THE events unfolding at the United Nations Climate Change Conference in Poland this week have major implications for Australian agriculture.

Australia is one of several nations pushing for international support to count harvested timber as a carbon sink.

At first glance this may seem a minor issue.

However, analysts are starting to realise the impact this would have on the expansion of the forestry industry and its demand for land.

Forestry companies would not only be able to sell the carbon credits accumulated in forests after July 1, 2010, but cut down the trees, sell the timber and then grow another stand of trees.

As Australian Farm Institute executive director Mick Keogh has argued, counting harvested wood as a carbon sink would supercharge the expansion of forestry industry.

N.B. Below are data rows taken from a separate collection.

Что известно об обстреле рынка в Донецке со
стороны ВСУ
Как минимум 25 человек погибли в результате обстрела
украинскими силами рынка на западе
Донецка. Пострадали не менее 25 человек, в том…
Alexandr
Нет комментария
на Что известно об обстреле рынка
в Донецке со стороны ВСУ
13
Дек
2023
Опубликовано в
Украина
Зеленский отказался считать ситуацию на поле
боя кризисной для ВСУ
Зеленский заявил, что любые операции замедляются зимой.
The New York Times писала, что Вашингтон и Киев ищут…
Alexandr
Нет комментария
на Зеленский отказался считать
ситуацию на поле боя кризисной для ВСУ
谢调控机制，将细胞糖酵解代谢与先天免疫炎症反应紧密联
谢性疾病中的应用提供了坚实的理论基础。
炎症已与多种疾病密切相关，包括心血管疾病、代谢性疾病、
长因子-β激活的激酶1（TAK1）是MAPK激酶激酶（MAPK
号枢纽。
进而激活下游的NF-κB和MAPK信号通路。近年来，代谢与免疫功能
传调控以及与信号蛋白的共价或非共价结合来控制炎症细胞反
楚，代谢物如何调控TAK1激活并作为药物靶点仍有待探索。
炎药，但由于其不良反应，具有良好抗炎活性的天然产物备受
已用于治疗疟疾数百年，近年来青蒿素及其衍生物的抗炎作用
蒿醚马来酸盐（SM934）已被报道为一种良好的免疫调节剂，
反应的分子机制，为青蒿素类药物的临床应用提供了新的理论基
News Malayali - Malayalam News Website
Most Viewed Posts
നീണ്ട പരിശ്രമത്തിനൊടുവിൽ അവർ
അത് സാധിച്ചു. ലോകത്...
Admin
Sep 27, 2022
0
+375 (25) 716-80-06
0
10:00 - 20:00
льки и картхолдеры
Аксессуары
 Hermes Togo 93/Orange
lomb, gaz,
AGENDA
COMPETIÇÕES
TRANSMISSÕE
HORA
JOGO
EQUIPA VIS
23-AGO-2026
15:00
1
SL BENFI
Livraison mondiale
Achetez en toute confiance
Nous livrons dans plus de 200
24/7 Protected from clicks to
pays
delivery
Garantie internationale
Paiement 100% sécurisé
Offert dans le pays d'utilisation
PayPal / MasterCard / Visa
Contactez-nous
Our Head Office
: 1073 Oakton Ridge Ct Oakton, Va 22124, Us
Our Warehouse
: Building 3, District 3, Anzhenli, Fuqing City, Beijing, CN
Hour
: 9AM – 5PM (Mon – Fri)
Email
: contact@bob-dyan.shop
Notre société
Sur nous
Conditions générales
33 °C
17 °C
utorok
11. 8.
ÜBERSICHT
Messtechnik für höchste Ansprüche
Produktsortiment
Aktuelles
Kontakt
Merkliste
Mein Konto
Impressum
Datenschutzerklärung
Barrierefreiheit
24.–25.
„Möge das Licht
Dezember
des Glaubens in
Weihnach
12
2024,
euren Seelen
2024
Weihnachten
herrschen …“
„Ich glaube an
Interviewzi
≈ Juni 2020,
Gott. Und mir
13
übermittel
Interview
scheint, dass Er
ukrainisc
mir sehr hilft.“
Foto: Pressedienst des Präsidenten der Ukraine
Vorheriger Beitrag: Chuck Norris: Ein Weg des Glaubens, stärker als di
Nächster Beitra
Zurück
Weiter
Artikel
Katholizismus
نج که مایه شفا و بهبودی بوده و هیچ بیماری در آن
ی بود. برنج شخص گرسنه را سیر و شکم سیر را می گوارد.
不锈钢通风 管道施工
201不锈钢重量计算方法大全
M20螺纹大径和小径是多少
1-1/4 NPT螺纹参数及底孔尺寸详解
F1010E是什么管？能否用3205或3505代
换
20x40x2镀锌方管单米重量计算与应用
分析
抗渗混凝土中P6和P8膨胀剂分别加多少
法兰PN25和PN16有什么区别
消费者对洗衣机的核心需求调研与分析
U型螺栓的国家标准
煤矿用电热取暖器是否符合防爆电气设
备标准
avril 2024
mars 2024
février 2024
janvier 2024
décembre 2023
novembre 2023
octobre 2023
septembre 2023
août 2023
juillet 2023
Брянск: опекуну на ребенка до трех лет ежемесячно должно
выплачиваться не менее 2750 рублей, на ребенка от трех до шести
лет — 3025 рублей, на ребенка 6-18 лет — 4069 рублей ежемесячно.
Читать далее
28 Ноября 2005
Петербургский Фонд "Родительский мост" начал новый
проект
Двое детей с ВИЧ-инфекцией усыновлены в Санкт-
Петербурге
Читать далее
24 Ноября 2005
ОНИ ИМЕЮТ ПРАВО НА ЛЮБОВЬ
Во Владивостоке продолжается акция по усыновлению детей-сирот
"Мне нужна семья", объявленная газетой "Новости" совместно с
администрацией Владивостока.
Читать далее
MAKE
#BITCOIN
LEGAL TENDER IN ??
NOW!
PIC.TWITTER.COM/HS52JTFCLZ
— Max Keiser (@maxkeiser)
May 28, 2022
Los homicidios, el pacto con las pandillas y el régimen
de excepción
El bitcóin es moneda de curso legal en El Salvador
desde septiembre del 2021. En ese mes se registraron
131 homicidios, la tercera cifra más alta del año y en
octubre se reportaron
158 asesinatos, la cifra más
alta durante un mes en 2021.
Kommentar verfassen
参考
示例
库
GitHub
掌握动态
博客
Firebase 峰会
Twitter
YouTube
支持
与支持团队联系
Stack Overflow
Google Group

Even without this change in the rules, the Australian Bureau of Agricultural and Resource Economics estimates forestry will expand by up to 39 million hectares, depending on how rapidly the Federal Government moves to cut emissions.

Australian farmers have already spent the past decade competing with taxpayer-subsidised managed investment scheme operators for land and water.

But that competition will pale in comparison to the growth in forestry that will occur if harvested wood is counted as a carbon sink.

The proposal would seem illogical to many Australians, given the vast quantity of wood that goes into paper and eventually landfill.

The current global carbon accounting (Kyoto) rules count a harvested tree as an emission.

But that hasn't stopped the Government and the forestry industry trying to convince the rest of the world to change the rules. They've even sent research teams out to old landfill sites around Sydney to dig up copies of newspapers from the 1930s to "prove" paper can act as a carbon sink.

The reality is the Government has concluded there is little it can do to cut carbon emissions in the medium term.

So it has developed a two-pronged strategy, which includes expanding Australia's carbon sink forests and gaining credits by paying Indonesia and Papua New Guinea not to chop down rainforest.

The reality is the forestry industry already has been given the ability to write off 100 per cent of the establishment costs on plantations and access to carbon credits beyond 2010.

Why do we need to give them even more?